Puis pour déterminer la quantité qu’une personne peut tolérer en pratique, on multiplie cette consommation quotidienne tolérable par le poids corporel des individus (PC), généralement fixé par convention à 60 kg.

Enfin on détermine la part de l’eau dans l’apport de la substance (P) ; par exemple, l’eau pourrait représenter 20% de l’apport quotidien ; et enfin la quantité d’eau bue chaque jour, fixée par convention à 2 L (Q).

Ainsi, le niveau-guide = (TDI x PC x P)/ Q.

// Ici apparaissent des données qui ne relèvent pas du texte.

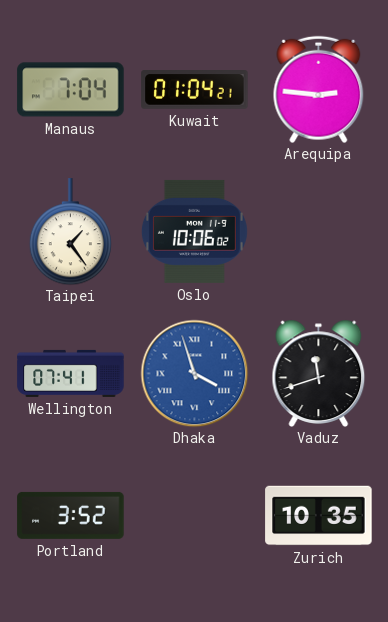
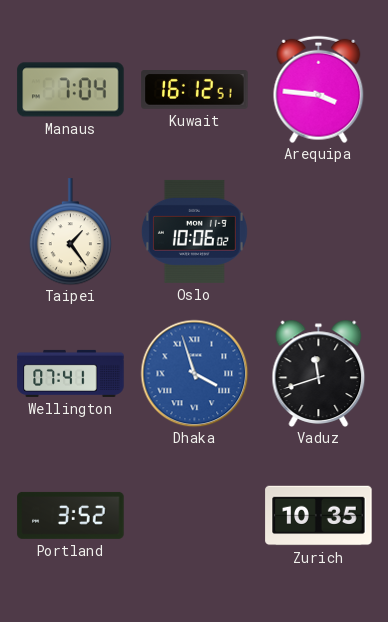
Kuwait: 01:04 -> 16:12
Arequipa: 2:46 -> 3:46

Les effets des mélanges de substances et leurs potentiels effets additifs, le cas des substances pour lesquelles la dose sans effet est incertaine (absence de seuil) sont en outre traités en parallèle avec éventuellement un niveau-guide transitoire en l’absence de connaissances plus précises.

En France

Les exigences de qualité correspondant à chaque paramètre sont précisées par le Code de la santé publique, en application de la Directive européenne 2020/2184 relative à la qualité des eaux destinées à la consommation humaine. Elles sont notamment fondées sur les évaluations menées par l’Organisation mondiale de la santé (OMS) pour établir des niveaux-guides.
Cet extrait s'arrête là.